An additional therapy to help lower cortisol levels is aerobic exercise. However, as was previously mentioned, excessive exercise can stress the body. There is a way to help determine if a given duration and intensity of exercise is stressing or de-stressing the body. Another test of cortisol levels is performed in relation to exercise. A saliva sample is taken five minutes before beginning exercise, five minutes after, one and three hours after finishing the exercise session. It is acceptable for cortisol levels to rise immediately after exercise. However, they should decrease by one hour after exercise.
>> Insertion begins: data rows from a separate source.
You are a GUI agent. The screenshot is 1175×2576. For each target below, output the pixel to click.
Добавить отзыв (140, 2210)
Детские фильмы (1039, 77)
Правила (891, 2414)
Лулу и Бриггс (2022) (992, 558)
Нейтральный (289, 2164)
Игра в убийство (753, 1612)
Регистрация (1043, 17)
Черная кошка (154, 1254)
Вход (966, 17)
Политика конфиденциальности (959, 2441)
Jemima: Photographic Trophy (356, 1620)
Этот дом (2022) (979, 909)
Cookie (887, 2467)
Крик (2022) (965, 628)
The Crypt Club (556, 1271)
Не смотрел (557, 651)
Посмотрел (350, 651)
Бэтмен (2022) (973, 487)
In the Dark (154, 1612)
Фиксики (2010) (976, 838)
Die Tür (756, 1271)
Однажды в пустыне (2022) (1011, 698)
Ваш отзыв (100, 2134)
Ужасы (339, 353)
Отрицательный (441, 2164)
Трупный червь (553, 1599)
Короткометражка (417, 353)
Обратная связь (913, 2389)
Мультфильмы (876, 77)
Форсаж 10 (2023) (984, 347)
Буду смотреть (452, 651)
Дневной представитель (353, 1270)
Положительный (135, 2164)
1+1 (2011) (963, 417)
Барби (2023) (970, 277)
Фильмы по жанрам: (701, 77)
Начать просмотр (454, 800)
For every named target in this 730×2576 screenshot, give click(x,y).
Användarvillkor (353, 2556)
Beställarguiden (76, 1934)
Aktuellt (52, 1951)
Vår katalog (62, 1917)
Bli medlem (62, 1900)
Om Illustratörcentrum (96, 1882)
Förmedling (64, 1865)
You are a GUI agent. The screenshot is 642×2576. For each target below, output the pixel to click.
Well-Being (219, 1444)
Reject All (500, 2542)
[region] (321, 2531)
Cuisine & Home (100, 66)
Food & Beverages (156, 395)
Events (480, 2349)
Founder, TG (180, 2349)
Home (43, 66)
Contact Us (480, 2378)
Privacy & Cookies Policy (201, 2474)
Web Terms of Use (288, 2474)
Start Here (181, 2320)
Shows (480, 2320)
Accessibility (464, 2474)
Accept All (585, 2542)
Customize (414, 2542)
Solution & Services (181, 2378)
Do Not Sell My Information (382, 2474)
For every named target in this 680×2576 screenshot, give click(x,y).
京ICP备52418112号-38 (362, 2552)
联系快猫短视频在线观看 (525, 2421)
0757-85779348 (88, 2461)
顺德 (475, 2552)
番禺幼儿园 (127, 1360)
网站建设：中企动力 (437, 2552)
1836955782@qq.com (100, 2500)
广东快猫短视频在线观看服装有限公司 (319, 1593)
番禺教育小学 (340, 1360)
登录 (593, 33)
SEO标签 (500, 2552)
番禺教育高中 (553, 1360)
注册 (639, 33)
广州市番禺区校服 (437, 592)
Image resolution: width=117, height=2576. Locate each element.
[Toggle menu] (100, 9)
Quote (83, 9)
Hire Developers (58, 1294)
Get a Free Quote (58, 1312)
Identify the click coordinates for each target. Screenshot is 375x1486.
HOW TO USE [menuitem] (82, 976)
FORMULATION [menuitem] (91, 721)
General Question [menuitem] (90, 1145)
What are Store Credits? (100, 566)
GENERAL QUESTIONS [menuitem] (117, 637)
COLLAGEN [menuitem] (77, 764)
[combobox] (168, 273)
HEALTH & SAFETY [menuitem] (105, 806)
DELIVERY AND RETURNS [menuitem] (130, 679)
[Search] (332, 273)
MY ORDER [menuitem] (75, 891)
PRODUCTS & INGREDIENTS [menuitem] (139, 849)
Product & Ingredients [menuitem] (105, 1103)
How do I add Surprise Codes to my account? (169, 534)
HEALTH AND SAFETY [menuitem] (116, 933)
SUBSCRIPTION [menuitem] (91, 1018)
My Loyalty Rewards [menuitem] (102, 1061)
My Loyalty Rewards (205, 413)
Three hours after exercise, cortisol levels should be equal to or lower than starting values. If they are, then the level of exercise is beneficial. If they are not, then this level of exercise is a stress to the body and is sabotaging fitness goals and undermining health. In this case, the type, intensity, and/or duration of exercise need to be adjusted. This test is particularly well suited for women who cannot lose weight even though they exercise aerobically and – inappropriately – eat a high carbohydrate diet and avoid weight training.